Relationship Distress - Are You My Type?

Author: Manoj Babal

A partner who misunderstands us or who seems to do things in a way that doesn’t make sense to us can drive us crazy. Counseling clients often express enormous frustration with the way their partner does or says things.

These kinds of differences can lead to real problems in the relationship. People often feel their partner is making things deliberately hard for them through their behavior or words. Often people feel quite hurt by what comes out of their partner’s mouth.

One example is the person who ‘says things as they are’. This can feel rude or blunt to their partner. Sometimes it feels intentionally hurtful.

So what is going on?

The most common difficulty couples counseling face – and one of the least understood – is differences in Personality Type.

Carl Jung, famous for his pioneering work in psychology, described the different types in the early 20th Century.
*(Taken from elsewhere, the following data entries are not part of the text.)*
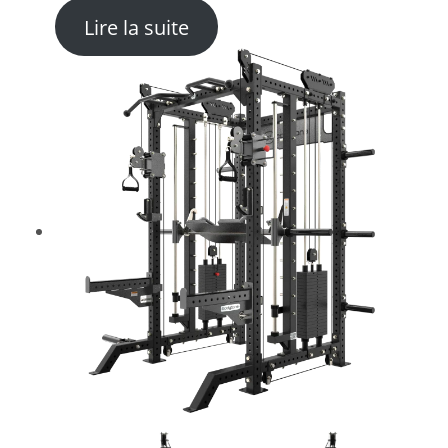
: Machine Squat et Mollets
Lire la suite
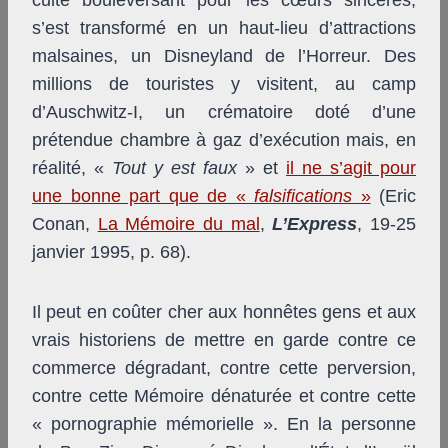
s’est transformé en un haut-lieu d’attractions
malsaines, un Disneyland de l’Horreur. Des
millions de touristes y visitent, au camp
d’Auschwitz-I, un crématoire doté d’une
prétendue chambre à gaz d’exécution mais, en
réalité, «
Tout y est faux
» et
il ne s’agit pour
une bonne part que de «
falsifications
»
(Eric
Conan,
La Mémoire du mal
,
L’Express
, 19-25
janvier 1995, p. 68).
Il peut en coûter cher aux honnêtes gens et aux
vrais historiens de mettre en garde contre ce
commerce dégradant, contre cette perversion,
contre cette Mémoire dénaturée et contre cette
« pornographie mémorielle ». En la personne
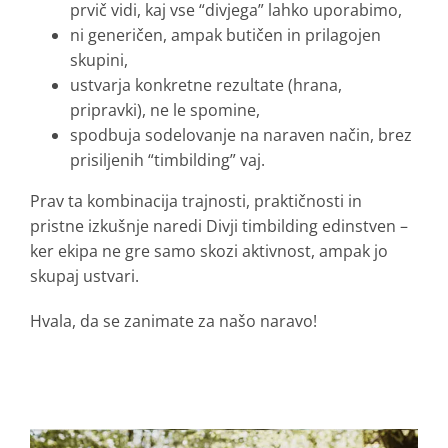
prvič vidi, kaj vse “divjega” lahko uporabimo,
ni generičen, ampak butičen in prilagojen
skupini,
ustvarja konkretne rezultate (hrana,
pripravki), ne le spomine,
spodbuja sodelovanje na naraven način, brez
prisiljenih “timbilding” vaj.
Prav ta kombinacija trajnosti, praktičnosti in
pristne izkušnje naredi Divji timbilding edinstven –
ker ekipa ne gre samo skozi aktivnost, ampak jo
skupaj ustvari.
Hvala, da se zanimate za našo naravo!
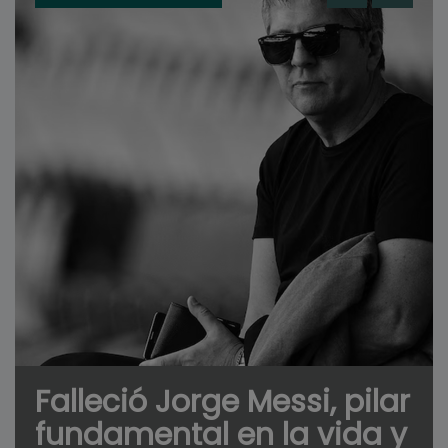
Falleció Jorge Messi, pilar
fundamental en la vida y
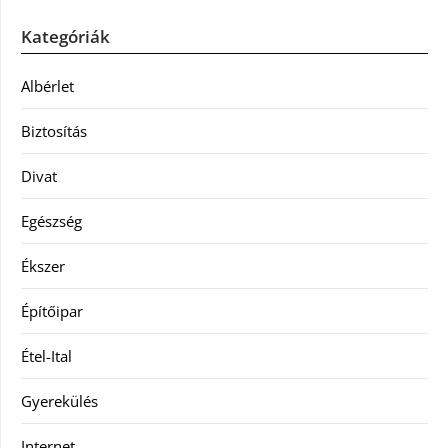
Kategóriák
Albérlet
Biztosítás
Divat
Egészség
Ékszer
Építőipar
Étel-Ital
Gyerekülés
Internet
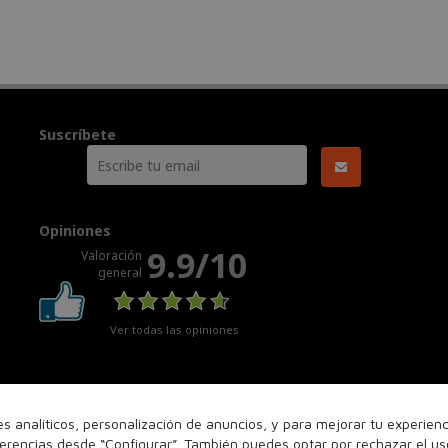
Suscríbete
Opiniones
9.9/10
Valoración
general
Ver todas las opiniones
nes analíticos, personalización de anuncios, y para mejorar tu experie
ferencias desde “Configurar”. También puedes optar por rechazar el u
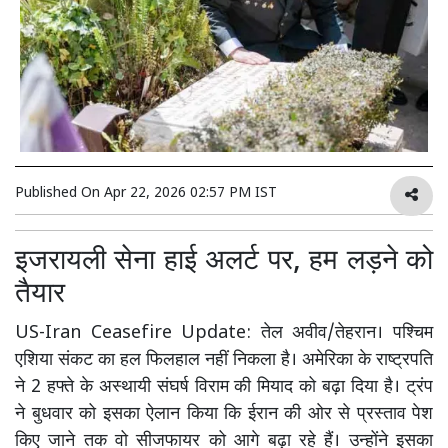
Published On
Apr 22, 2026 02:57 PM IST
इजरायली सेना हाई अलर्ट पर, हम लड़ने को
तैयार
US-Iran Ceasefire Update: तेल अवीव/तेहरान। पश्चिम
एशिया संकट का हल फिलहाल नहीं निकला है। अमेरिका के राष्ट्रपति
ने 2 हफ्ते के अस्थायी संघर्ष विराम की मियाद को बढ़ा दिया है। ट्रंप
ने बुधवार को इसका ऐलान किया कि ईरान की ओर से प्रस्ताव पेश
किए जाने तक वो सीजफायर को आगे बढ़ा रहे हैं। उन्होंने इसका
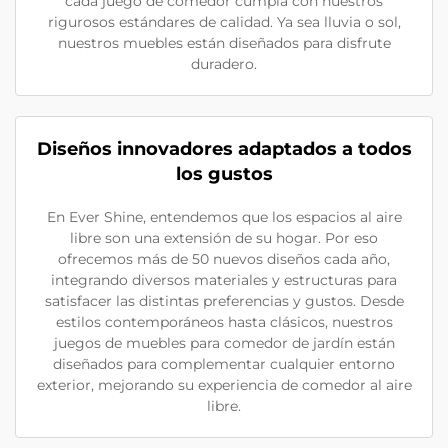
cada juego de comedor cumpla con nuestros
rigurosos estándares de calidad. Ya sea lluvia o sol,
nuestros muebles están diseñados para disfrute
duradero.
Diseños innovadores adaptados a todos
los gustos
En Ever Shine, entendemos que los espacios al aire
libre son una extensión de su hogar. Por eso
ofrecemos más de 50 nuevos diseños cada año,
integrando diversos materiales y estructuras para
satisfacer las distintas preferencias y gustos. Desde
estilos contemporáneos hasta clásicos, nuestros
juegos de muebles para comedor de jardín están
diseñados para complementar cualquier entorno
exterior, mejorando su experiencia de comedor al aire
libre.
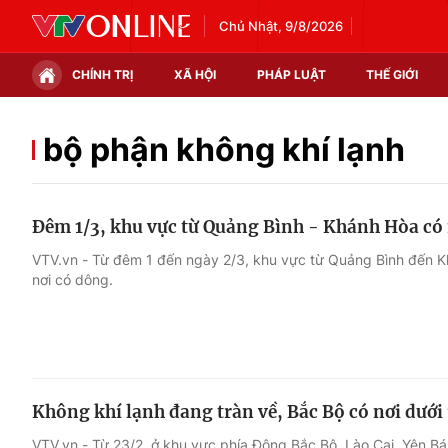
Chủ Nhật, 9/8/2026
CHÍNH TRỊ
XÃ HỘI
PHÁP LUẬT
THẾ GIỚI
Chính trị
Xã hội
bộ phận không khí lạnh
Thế giới
Kinh tế
Đêm 1/3, khu vực từ Quảng Bình - Khánh Hòa có
Tin tức
Tài chính
VTV.vn - Từ đêm 1 đến ngày 2/3, khu vực từ Quảng Bình đến K
nơi có dông.
Thế giới đó đây
Thị trường
Câu chuyện quốc tế
Góc doanh nghiệp
Dữ liệu và đời sống
Không khí lạnh đang tràn về, Bắc Bộ có nơi dưới 
VTV.vn - Từ 23/2, ở khu vực phía Đông Bắc Bộ, Lào Cai, Yên Bá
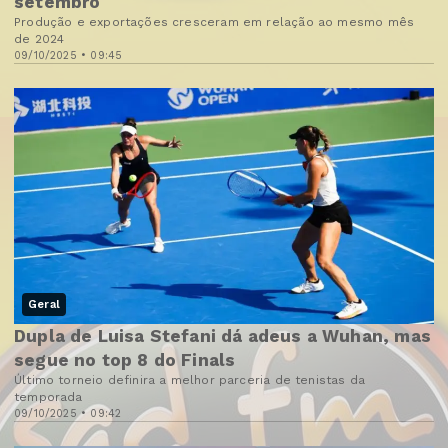
setembro
Produção e exportações cresceram em relação ao mesmo mês
de 2024
09/10/2025 • 09:45
Geral
Dupla de Luisa Stefani dá adeus a Wuhan, mas
segue no top 8 do Finals
Último torneio definira a melhor parceria de tenistas da
temporada
09/10/2025 • 09:42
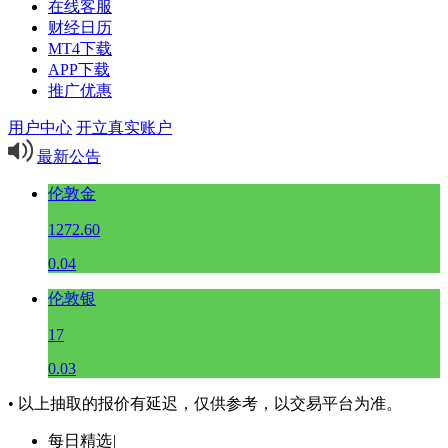
在线客服
财经日历
MT4下载
APP下载
推广优惠
用户中心
开立真实账户
最新公告
伦敦金
1272.60
0.04
伦敦银
17
0.03
• 以上抽取的报价有延迟，仅供参考，以交易平台为准。
每日精选
|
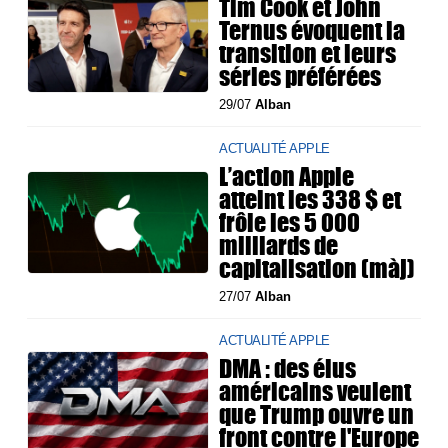
Tim Cook et John
Ternus évoquent la
transition et leurs
séries préférées
29/07
Alban
ACTUALITÉ APPLE
L’action Apple
atteint les 338 $ et
frôle les 5 000
milliards de
capitalisation (màj)
27/07
Alban
ACTUALITÉ APPLE
DMA : des élus
américains veulent
que Trump ouvre un
front contre l'Europe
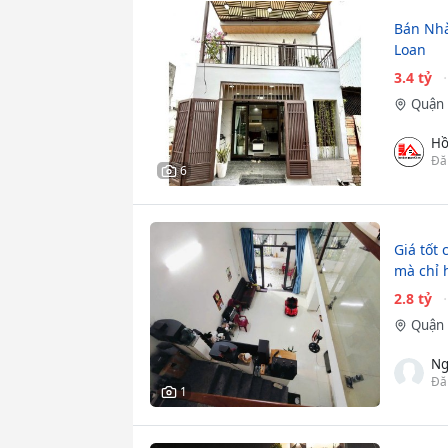
Bán Nhà
Loan
3.4 tỷ
Quận 
Hồ
Đă
6
Giá tốt 
mà chỉ 
2.8 tỷ
Quận 
Ng
Đă
1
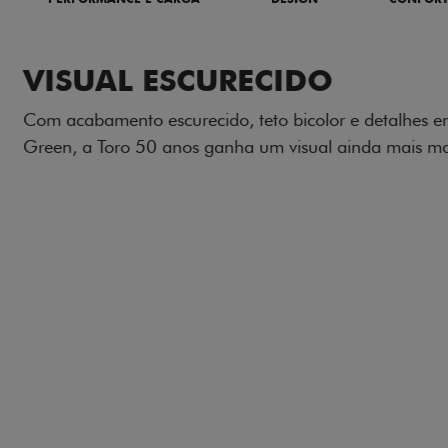
ADESIVOS ES
Os adesivos aplicados no c
única dessa edição para l
Próximo
Previous
Next
Tecnologia de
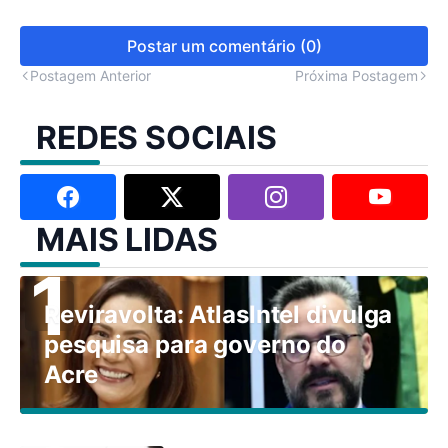
Postar um comentário (0)
Postagem Anterior
Próxima Postagem
REDES SOCIAIS
MAIS LIDAS
Reviravolta: AtlasIntel divulga
pesquisa para governo do
Acre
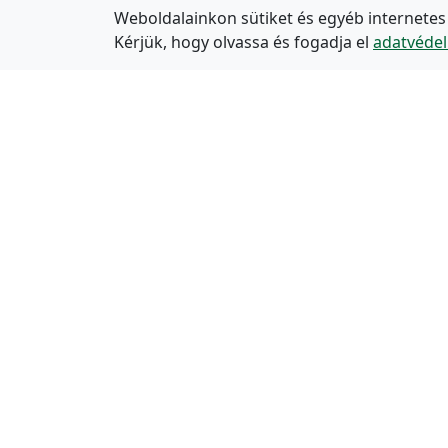
Weboldalainkon sütiket és egyéb internetes
Kérjük, hogy olvassa és fogadja el
adatvédel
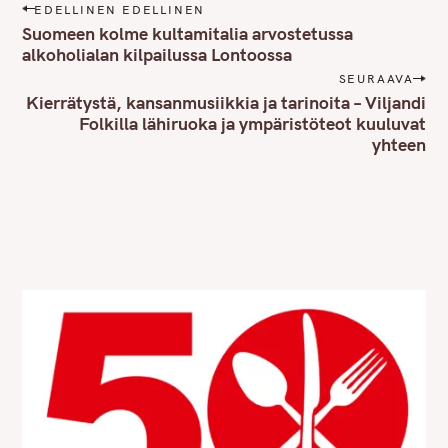
P
EDELLINEN EDELLINEN
o
Suomeen kolme kultamitalia arvostetussa
s
alkoholialan kilpailussa Lontoossa
t
SEURAAVA
n
Kierrätystä, kansanmusiikkia ja tarinoita – Viljandi
Folkilla lähiruoka ja ympäristöteot kuuluvat
a
yhteen
v
i
g
a
t
i
o
n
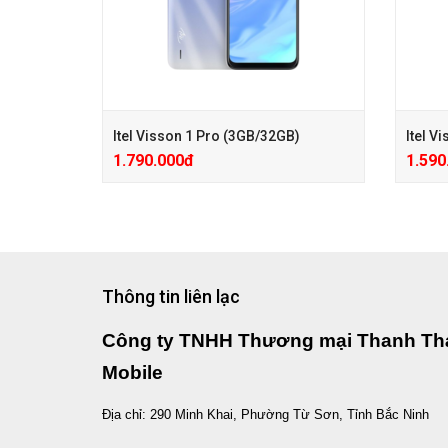
Itel Visson 1 Pro (3GB/32GB)
Itel V
1.790.000đ
1.590
+ Hotsale 500.000đ ( Giá đã giảm )
+ Hotsa
+ PMH PK 100.000đ, Ốp lưng kèm theo
+ PMH 
Thông tin liên lạc
máy
máy
+ Tai nghe kèm theo máy
+ Tai 
Công ty TNHH Thương mại Thanh Th
+ Trả Góp 1%HD, Kredivo 0Đ
+ Trả 
+ Hotsale 500.000đ ( Giá đã giảm )
+ Hotsa
Mobile
+ PMH PK 100.000đ, Ốp lưng kèm theo
+ PMH 
máy
máy
Địa chỉ: 290 Minh Khai, Phường Từ Sơn, Tỉnh Bắc Ninh
+ Tai nghe kèm theo máy
+ Tai 
+ Trả Góp 1%HD, Kredivo 0Đ
+ Trả 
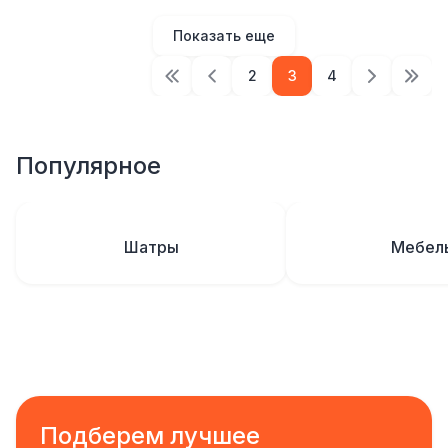
Показать еще
2
3
4
Популярное
Шатры
Мебел
Подберем лучшее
Recently, work in neuroscience (examining the function of the brain using sophisticated scanning), confirms the existence of different types. What does this mean?

Basically, it means that at birth our brains are set to operate in specific ways unique to us. Some of us, for example, tend to favour thinking over feeling, for others, it’s the opposite. When I say ‘favour’, this is not a conscious choice. One way to think about it is that it is like the way in which we favour one hand over the other – we’re either Lefties or Righties.

These ‘preferences’ as we usually describe them, determine how we behave. The example of the ‘thinking’ person in relationship with the ‘feeling’ person can lead to some painful experiences.

  • Thinking’ Types tend to state things objectively or logically. Often they don’t think to take into account a person’s feelings, so they can say things that are hurtful to another person, without intending to.

A ‘Feeling’ Type will often say things in a way that can feel emotionally overwhelming to a Thinking Type.

Understanding our own Type, and that of our partner can help us develop ways of communicating with each other that are more productive and avoid many of the difficulties couples experience.

In my practice, I use Psychological Type work with couples where this is appropriate and help them develop tools to deal with the differences between them.